Male Romantic Friendship, in the nineteenth century, can be understood as intimate relations between young men that were similar to romances.  These relations were based on expressiveness and trust. The parts involved shared their insecurities, doubts, and hopes. These friendships provided the feeling of security and affection that men needed after leaving boyhood.

The romantic aspect of these friendships is the result of the way that men interacted with each other. They used overly romantic language in their diaries and letters when talking about their friends, and they described physical contact, like kisses. These aspects of romantic friendships lead some readers to believe that these friendships had some sexual component; but, it is impossible to prove or disprove these affirmations by only reading the diaries and correspondences.

Development 
These intimacy bonds were usually formed in the transition period between boyhood and manhood During this period, middle-class men left their homes to go to colleges and the military. Away from their families and friends, young men had to form a deeper affinity with colleagues to help them navigate this new phase of their lives. Young men search for friends who had similar interests and who could offer emotional support when needed. They freely declared their affection to one another, especially by using physical contact. Even though these friendships started at colleges, some of them continue after graduation.

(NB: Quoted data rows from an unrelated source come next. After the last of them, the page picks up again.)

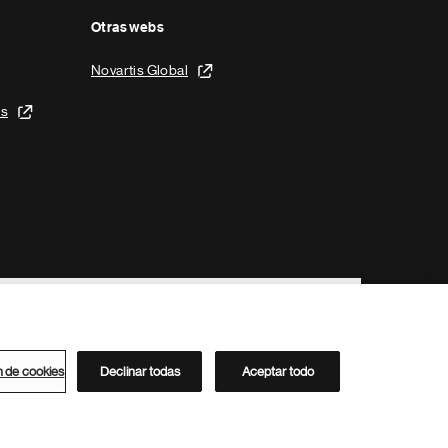
Otras webs
Novartis Global
is
n de cookies
Declinar todas
Aceptar todo
Directorio de Novartis
Este sitio está dirigido al público del clúster ACC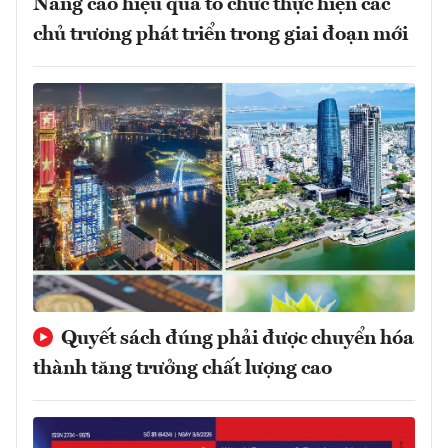
Nâng cao hiệu quả tổ chức thực hiện các
chủ trương phát triển trong giai đoạn mới
Quyết sách đúng phải được chuyển hóa
thành tăng trưởng chất lượng cao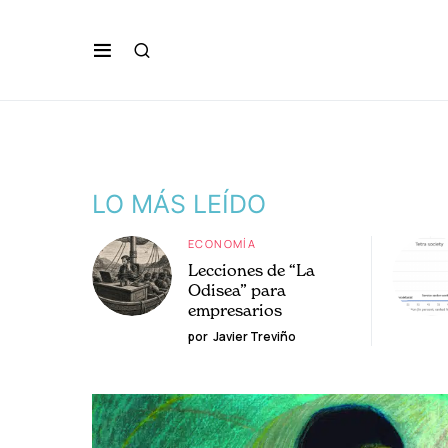
LO MÁS LEÍDO
ECONOMÍA
Lecciones de “La
Odisea” para
empresarios
por
Javier Treviño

Comparison of female and male romantic friendships 

Authors claim that this kind of friendship is similar to the same-sex friendship between women described in The Female World of Love and Ritual. For instance, Rotundo argues that male romantic friendship, like same-sex female friendship, was socially accepted, compatible with heterosexual marriage, and  valued. On the other hand, men's and women's friendships differ in duration. Smith-Rosenberg says that female romantic friendships were generally formed in adolescence and continue during the rest of their life. Nevertheless, male romantic friendship usually lasted only during youthhood.

Sexual activity 
The intense manner that young men addressed each other in their letters makes some readers question if sexual activity was present in Romantic Friendships. In these correspondences, men talked about embracing each other, sleeping together, and the happiness generated by receiving a letter from their friends. These passages may suggest that these relations were more than friendships. Nevertheless, behaviors of that era explain some of the actions described that seemed peculiar for present-day people. For instance, in the 1800s, it was common for middle-class men to share a bed, and physical contact in these circumstances was inevitable. Moreover, the lack of heating made body contact a source of warmth that could be considered a pleasure. So, the fact that two men slept together did not necessarily mean that they had sexual relations.